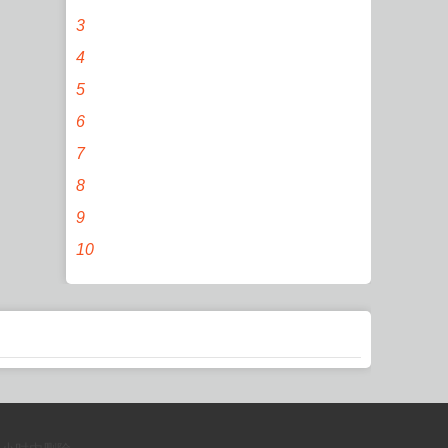
3
4
5
6
7
8
9
10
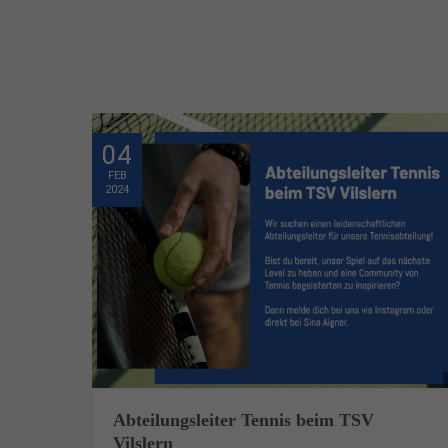
04
FEB
2024
Abteilungsleiter Tennis beim TSV
Vilslern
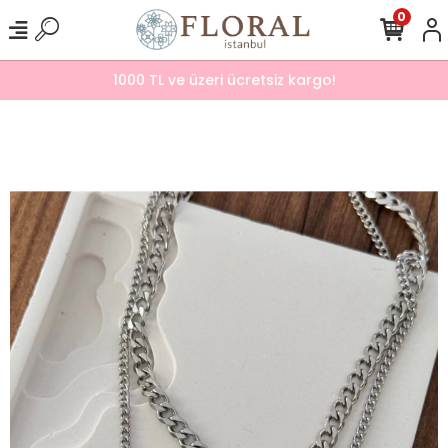
0
1000 TL ve üzeri ücretsiz kargo!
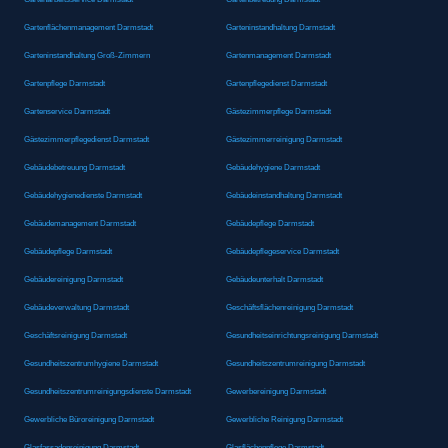
Gartenflächenmanagement Darmstadt
Garteninstandhaltung Darmstadt
Garteninstandhaltung Groß-Zimmern
Gartenmanagement Darmstadt
Gartenpflege Darmstadt
Gartenpflegedienst Darmstadt
Gartenservice Darmstadt
Gästezimmerpflege Darmstadt
Gästezimmerpflegedienst Darmstadt
Gästezimmerreinigung Darmstadt
Gebäudebetreuung Darmstadt
Gebäudehygiene Darmstadt
Gebäudehygienedienste Darmstadt
Gebäudeinstandhaltung Darmstadt
Gebäudemanagement Darmstadt
Gebäudepflege Darmstadt
Gebäudepflege Darmstadt
Gebäudepflegeservice Darmstadt
Gebäudereinigung Darmstadt
Gebäudeunterhalt Darmstadt
Gebäudeverwaltung Darmstadt
Geschäftsflächenreinigung Darmstadt
Geschäftsreinigung Darmstadt
Gesundheitseinrichtungsreinigung Darmstadt
Gesundheitszentrumhygiene Darmstadt
Gesundheitszentrumreinigung Darmstadt
Gesundheitszentrumreinigungsdienste Darmstadt
Gewerbereinigung Darmstadt
Gewerbliche Büroreinigung Darmstadt
Gewerbliche Reinigung Darmstadt
Glasfassadenreinigung Darmstadt
Glasflächenpflege Darmstadt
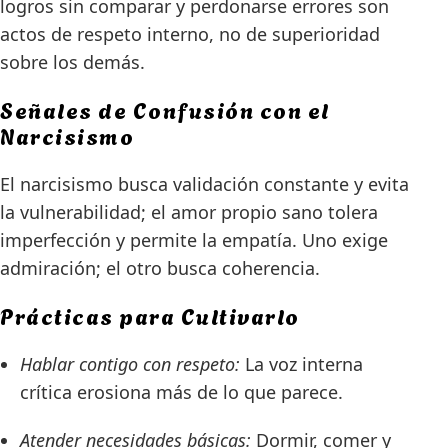
logros sin comparar y perdonarse errores son
actos de respeto interno, no de superioridad
sobre los demás.
Señales de Confusión con el
Narcisismo
El narcisismo busca validación constante y evita
la vulnerabilidad; el amor propio sano tolera
imperfección y permite la empatía. Uno exige
admiración; el otro busca coherencia.
Prácticas para Cultivarlo
Hablar contigo con respeto:
La voz interna
crítica erosiona más de lo que parece.
Atender necesidades básicas:
Dormir, comer y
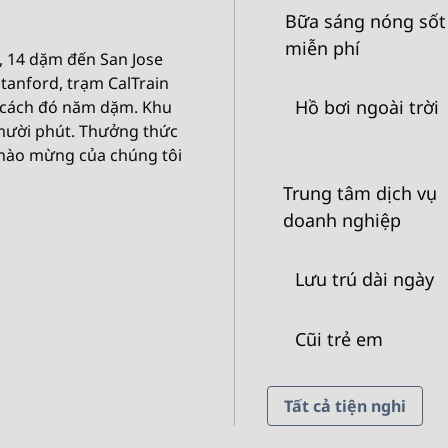
Bữa sáng nóng sốt
miễn phí
, 14 dặm đến San Jose
Stanford, trạm CalTrain
Hồ bơi ngoài trời
 cách đó năm dặm. Khu
 mười phút. Thưởng thức
Chào mừng của chúng tôi
Trung tâm dịch vụ
doanh nghiệp
Lưu trú dài ngày
Cũi trẻ em
Tất cả tiện nghi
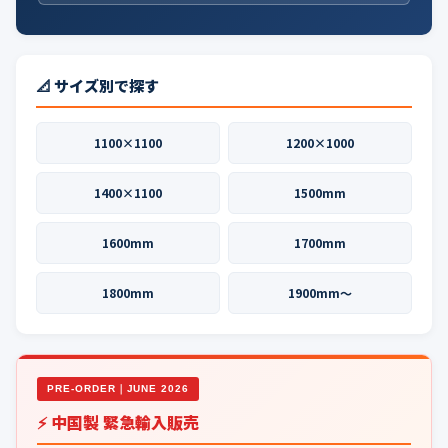
📐 サイズ別で探す
1100×1100
1200×1000
1400×1100
1500mm
1600mm
1700mm
1800mm
1900mm〜
PRE-ORDER｜JUNE 2026
⚡ 中国製 緊急輸入販売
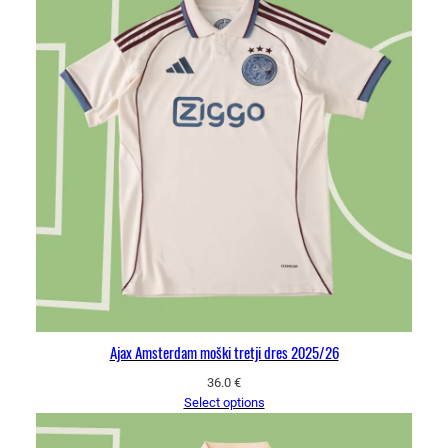
Ajax Amsterdam moški tretji dres 2025/26
36.0
€
Select options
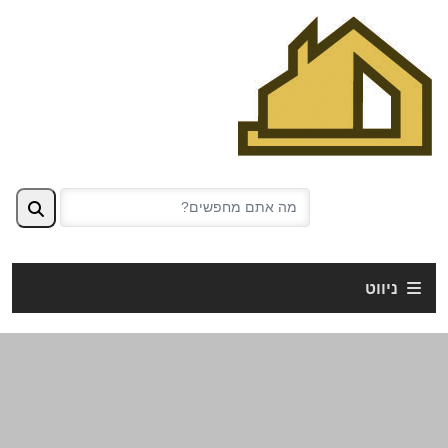
ניווט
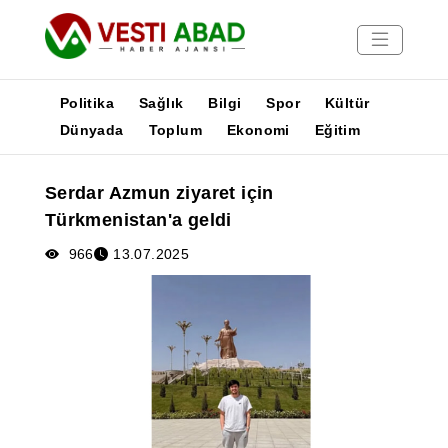
Politika
Sağlık
Bilgi
Spor
Kültür
Dünyada
Toplum
Ekonomi
Eğitim
Haberler
Serdar Azmun ziyaret için
Yayınlar
Türkmenistan'a geldi
Medya
Poster
966
13.07.2025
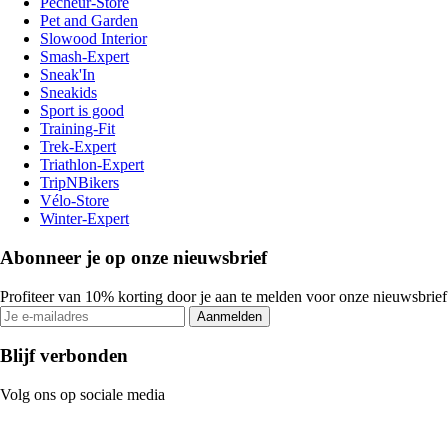
Pecheur-Store
Pet and Garden
Slowood Interior
Smash-Expert
Sneak'In
Sneakids
Sport is good
Training-Fit
Trek-Expert
Triathlon-Expert
TripNBikers
Vélo-Store
Winter-Expert
Abonneer je op onze nieuwsbrief
Profiteer van 10% korting door je aan te melden voor onze nieuwsbrief
Aanmelden
Blijf verbonden
Volg ons op sociale media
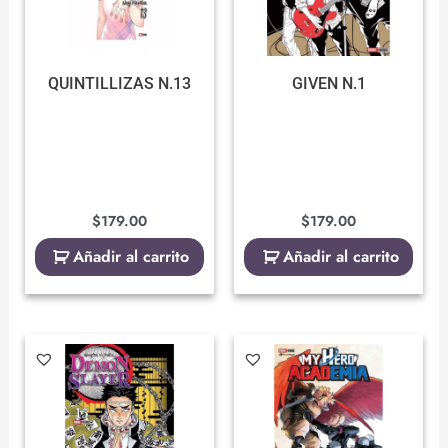
QUINTILLIZAS N.13
GIVEN N.1
$
179.00
$
179.00
Añadir al carrito
Añadir al carrito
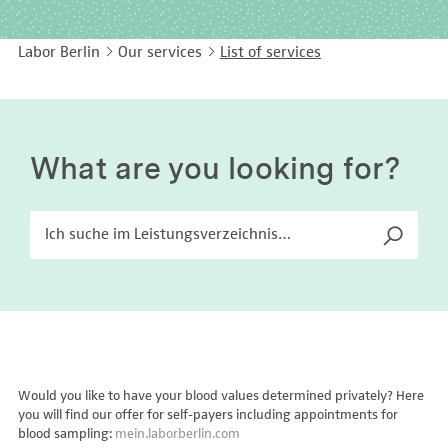
EASY LANGUAGE
Immunology
Studies & Collaborations
Labor Berlin
Our services
List of services
CONTACT
Laboratory Medicine & Toxicology
Cooperation and management services
DEUTSCH
Microbiology & Hygiene
Diagnostics Compass
Virology
MVZ & MVZ doctors
What are you looking for?
Questions and answers
Would you like to have your blood values determined privately? Here
you will find our offer for self-payers including appointments for
blood sampling:
mein.laborberlin.com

====

--- WORK TASK ---
Go through the material above and count the lines that include "respeto". Give the number alone.

--- THE ANSWER ---
2